GENOMIC AND SUB-GENOMIC CHARACTERIZATION OF SARS-COV-2 SAMPLES IN KENYA
Mwangi, Jane Njeri
MetadataShow full item record
Severe Acute Respiratory Syndrome Coronavirus 2 (SARS-CoV-2), the etiological agent of Corona Virus Disease 2019 (COVID-19), has spread rapidly across the human population, resulting in up to 213 million confirmed cases and approximately 4.4 million deaths as of August 25, 2021. Despite tremendous scientific efforts including six approved vaccines, the biology and evolutionary dynamics of SARS-CoV-2 remain to be fully described. As of August 25, 2021, there were 35,921 publicly available whole genome sequences from Africa deposited in the in Global Initiative on Sharing All Influenza Data (GISAID) database, against a backdrop of approximately 7.6 million confirmed cases (Africa CDC).
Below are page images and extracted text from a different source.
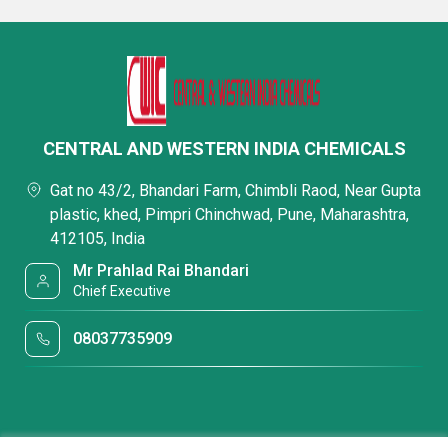
CENTRAL AND WESTERN INDIA CHEMICALS
Gat no 43/2, Bhandari Farm, Chimbli Raod, Near Gupta
plastic, khed, Pimpri Chinchwad, Pune, Maharashtra,
412105, India
Mr Prahlad Rai Bhandari
Chief Executive
08037735909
Owing to this paucity of genome data, understanding the genomic epidemiology of SARS-CoV-2 at fine spatial scales remain a challenge in many parts of sub-Saharan Africa. The goal of this study was to utilize genomic data to understand genomic and sub-genomic characterization of SARS-CoV-2. Whole genome sequence data in addition to available epidemiological data was utilized to optimize the ARTIC network bioinformatic assembly pipeline to suit in-house analysis and understand the sub-genomic RNA (sgRNA) expression profile of SARS-CoV-2 from samples in Kenya. The sgRNA was quantified using Periscope tool and visualized in R v4.1.1. The study showed that the median read count of 13,632 reads from a bin of 1 million random sampled reads used for assembly yields better genomes. In addition, normalization value of 5,000 produced better amplicon coverage per pool, although it does not account for amplicon drop-outs in some regions. In this study, ORF10 abundance level was observed in low amounts by support of reads from three samples, one sample of which was from a deceased case. High abundance levels of non-canonical sgRNA at the envelope gene (E) position 26,442 and nucleocapsid (N) position 28,282 was observed in the samples. The abundance at position 28,282 has been shown to interfere with type I interferon signaling, which viral pathogens have to overcome to replicate in host cell. Quantifying sgRNA from genomic data and detecting new variants in sgRNA has potential for in-depth study of the transcriptome and may inform virus transmissibility or pathogenicity.